I know what you mean...JBurton
Jul 21, 2002 5:00 PM
After a really technical MTB ride my upper body is tired as well (I ride a steel hardtail, so I am hammered more than my friends). On the road, this doesn't happen. I get a little stiffness in the shoulders and neck, but no fatigue. One thing you will notice is a really, really sore ass for the first few road rides. I even have to be broken in at the start of the road season, and I mostly ride on the road. On a mountain bike, and I would expect especially riding DH, you rarely stay seated for very long.

As far as the great fatigue, its all in the legs. They feel like rubber after a long hard ride. And I also get that high as well. Sometimes I am so elated after a good ride I can't stop chattering. I'll call up every friend in my book and talk their ear off. I am also completely relaxed after a hard ride. (not right away, but maybe two hours later) The road bike will not be a wasted investment. There is a lightness I always feel in the pedals the day after a hard effort, as well.

Personally, I can't understand all the two-wheeled tension between the different disciplines.

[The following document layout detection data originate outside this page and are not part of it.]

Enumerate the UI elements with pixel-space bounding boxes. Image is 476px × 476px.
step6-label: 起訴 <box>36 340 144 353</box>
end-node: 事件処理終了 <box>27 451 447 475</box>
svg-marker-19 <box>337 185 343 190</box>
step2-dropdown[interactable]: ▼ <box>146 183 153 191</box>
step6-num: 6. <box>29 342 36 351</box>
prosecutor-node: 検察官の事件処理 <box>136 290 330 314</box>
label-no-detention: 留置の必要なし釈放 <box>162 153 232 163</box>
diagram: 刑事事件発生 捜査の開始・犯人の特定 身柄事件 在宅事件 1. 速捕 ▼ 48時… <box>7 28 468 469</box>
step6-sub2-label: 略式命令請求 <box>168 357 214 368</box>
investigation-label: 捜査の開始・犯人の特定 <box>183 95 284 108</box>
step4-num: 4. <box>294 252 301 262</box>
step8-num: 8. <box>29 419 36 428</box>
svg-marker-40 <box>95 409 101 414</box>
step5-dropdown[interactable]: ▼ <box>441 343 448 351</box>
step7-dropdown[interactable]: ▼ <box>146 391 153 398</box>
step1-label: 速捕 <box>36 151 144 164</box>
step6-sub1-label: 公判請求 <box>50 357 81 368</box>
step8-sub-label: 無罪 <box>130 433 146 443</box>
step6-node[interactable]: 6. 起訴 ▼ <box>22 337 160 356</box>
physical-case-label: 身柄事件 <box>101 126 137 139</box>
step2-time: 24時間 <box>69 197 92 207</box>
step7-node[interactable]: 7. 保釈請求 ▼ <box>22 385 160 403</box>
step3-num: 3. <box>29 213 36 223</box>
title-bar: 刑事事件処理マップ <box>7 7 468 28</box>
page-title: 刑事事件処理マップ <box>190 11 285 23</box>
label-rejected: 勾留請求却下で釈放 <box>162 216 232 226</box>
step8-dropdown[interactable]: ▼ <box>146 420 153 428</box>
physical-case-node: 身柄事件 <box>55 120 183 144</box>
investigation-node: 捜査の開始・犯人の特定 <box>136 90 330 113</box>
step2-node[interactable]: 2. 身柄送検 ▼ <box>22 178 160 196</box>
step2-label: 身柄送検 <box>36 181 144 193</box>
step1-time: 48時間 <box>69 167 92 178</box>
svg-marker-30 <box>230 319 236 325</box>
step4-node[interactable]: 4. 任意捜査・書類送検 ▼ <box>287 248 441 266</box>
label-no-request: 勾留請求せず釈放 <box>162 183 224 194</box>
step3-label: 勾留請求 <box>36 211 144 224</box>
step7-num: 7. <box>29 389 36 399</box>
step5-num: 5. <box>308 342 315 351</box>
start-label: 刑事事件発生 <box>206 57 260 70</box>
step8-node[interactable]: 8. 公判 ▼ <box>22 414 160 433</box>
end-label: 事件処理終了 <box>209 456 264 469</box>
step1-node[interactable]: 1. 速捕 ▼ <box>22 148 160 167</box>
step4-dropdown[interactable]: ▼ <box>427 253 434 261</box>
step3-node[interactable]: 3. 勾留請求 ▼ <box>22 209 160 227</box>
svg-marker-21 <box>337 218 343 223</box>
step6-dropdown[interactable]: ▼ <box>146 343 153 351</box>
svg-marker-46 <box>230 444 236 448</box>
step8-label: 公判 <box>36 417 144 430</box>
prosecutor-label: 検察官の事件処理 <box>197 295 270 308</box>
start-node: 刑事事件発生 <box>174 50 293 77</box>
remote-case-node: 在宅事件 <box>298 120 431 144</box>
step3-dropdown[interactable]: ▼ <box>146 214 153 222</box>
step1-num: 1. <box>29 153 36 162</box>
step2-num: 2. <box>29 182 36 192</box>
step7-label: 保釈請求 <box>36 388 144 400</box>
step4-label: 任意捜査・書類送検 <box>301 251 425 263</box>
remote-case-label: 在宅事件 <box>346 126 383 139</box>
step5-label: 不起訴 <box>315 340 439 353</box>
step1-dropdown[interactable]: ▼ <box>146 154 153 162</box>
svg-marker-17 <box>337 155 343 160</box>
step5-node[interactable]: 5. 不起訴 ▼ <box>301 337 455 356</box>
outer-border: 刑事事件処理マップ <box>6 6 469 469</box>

Road, MTB, Downhill, Dual Slalom, BMX, Flatland...we are really all brothers. We might all gain a bit of knowledge if we were to live in each other's shoes for a day or two. I was personally thinking of getting a flatland street bike and learning (re-learning) some tricks.

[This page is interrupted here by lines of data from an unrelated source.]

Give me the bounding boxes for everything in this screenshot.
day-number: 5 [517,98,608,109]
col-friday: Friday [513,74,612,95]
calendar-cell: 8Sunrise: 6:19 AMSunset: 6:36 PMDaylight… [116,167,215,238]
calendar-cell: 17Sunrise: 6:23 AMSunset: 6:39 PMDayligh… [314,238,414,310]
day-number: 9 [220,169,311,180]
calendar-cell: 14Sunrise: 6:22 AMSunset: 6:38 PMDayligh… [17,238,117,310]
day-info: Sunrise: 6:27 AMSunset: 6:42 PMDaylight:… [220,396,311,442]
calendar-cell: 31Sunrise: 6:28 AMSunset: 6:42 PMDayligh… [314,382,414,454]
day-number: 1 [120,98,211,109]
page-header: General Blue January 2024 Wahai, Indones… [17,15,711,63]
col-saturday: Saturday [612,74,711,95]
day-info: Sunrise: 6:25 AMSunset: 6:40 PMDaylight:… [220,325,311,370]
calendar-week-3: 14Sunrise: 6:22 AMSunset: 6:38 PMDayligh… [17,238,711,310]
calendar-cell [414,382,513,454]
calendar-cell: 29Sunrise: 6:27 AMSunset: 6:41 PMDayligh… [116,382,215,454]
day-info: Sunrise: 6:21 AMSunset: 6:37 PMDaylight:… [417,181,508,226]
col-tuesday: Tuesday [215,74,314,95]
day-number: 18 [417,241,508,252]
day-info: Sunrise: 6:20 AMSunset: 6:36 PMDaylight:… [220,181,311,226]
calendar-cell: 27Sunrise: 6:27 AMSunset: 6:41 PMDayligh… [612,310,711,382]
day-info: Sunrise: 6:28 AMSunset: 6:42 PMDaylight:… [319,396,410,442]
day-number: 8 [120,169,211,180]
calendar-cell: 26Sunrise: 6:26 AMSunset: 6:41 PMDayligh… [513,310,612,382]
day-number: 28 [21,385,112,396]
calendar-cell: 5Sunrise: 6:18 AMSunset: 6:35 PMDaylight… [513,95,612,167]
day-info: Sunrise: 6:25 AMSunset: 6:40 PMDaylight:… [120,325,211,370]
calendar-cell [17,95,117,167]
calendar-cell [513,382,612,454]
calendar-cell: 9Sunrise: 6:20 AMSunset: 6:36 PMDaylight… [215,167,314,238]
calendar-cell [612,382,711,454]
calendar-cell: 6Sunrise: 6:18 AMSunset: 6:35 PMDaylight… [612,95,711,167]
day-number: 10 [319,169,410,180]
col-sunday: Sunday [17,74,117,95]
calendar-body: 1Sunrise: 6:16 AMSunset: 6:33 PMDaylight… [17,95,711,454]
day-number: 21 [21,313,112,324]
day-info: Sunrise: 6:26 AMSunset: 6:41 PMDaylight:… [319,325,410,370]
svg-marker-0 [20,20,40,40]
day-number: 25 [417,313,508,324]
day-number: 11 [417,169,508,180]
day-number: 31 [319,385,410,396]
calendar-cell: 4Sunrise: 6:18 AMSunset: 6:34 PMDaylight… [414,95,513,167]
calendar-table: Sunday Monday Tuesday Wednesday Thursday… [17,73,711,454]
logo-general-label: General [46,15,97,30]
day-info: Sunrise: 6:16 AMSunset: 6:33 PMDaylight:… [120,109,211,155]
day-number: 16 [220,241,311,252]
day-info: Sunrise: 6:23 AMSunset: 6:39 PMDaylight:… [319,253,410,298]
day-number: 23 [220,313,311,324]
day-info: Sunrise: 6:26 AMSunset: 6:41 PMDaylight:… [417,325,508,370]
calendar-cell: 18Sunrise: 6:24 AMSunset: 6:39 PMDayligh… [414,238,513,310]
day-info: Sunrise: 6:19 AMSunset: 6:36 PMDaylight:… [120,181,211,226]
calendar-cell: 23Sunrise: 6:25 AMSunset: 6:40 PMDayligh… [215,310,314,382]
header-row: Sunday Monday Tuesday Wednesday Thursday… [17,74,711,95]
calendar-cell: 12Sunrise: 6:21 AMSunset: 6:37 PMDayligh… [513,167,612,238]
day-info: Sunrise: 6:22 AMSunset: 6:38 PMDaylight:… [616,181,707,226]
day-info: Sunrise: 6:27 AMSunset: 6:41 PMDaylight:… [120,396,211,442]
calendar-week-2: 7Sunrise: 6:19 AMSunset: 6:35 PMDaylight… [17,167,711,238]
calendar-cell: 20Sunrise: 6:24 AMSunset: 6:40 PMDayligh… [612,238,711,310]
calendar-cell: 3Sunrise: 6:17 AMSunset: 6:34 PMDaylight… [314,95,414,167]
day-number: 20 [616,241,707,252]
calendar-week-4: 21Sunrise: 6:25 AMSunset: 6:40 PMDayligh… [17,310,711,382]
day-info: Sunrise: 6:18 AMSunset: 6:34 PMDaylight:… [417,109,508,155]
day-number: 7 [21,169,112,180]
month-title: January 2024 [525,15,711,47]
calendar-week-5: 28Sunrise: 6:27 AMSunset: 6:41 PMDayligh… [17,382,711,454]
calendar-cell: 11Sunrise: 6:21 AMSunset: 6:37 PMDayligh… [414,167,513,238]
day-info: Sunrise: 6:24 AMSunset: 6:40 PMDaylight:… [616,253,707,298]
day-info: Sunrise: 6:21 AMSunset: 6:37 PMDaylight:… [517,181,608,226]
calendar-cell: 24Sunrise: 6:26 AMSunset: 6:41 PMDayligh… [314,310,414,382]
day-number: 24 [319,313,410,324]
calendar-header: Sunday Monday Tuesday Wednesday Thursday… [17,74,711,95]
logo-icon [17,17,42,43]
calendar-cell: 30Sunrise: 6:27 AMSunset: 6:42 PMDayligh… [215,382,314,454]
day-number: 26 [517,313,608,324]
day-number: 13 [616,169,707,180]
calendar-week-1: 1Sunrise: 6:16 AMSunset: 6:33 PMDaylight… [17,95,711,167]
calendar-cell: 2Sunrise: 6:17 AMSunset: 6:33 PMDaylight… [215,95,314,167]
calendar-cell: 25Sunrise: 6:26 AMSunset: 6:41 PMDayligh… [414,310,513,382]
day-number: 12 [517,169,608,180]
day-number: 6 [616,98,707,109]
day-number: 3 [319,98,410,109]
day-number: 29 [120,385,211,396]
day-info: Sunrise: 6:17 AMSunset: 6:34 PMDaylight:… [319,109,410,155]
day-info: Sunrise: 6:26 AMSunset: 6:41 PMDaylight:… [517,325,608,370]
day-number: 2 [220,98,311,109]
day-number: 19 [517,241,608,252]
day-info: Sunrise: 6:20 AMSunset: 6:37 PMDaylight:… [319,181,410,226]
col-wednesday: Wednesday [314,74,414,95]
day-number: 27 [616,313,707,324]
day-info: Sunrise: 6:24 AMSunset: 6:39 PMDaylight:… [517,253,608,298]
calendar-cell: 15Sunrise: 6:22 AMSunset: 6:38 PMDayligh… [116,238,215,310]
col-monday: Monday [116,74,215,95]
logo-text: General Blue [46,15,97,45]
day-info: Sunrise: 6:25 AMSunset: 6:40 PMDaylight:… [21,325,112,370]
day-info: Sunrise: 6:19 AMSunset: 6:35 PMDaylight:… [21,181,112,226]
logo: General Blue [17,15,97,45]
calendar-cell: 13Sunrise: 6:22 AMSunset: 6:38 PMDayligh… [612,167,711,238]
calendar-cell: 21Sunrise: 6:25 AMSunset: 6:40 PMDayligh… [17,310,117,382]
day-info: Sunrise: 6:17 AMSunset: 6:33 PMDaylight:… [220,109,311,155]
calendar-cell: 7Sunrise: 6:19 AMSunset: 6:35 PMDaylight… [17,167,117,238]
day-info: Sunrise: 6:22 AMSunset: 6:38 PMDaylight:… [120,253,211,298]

By the way, I hope you aren't averse to the super-hero costumes of the roadies!

Good luck!
re: I Have got the virus....mapei boy
Jul 23, 2002 4:29 PM
I'm mostly a roadie, and I can tell you this: my weekly XC excursions tend to be at least as full of pain and suffering as my road rides. The two-mile, three-mile uphill trails I tend to end up doing (which often hit 15%+ inclination) truly take it out of me. Not making the mountain ascents any easier are sketchy trail surfaces, and the fact that because a mountain bike is slower than a road bike, you tend to get less of a cooling breeze. Yes, the gearing is lower on mountain bikes, but oddly this doesn't seem to make any difference on the suffering front.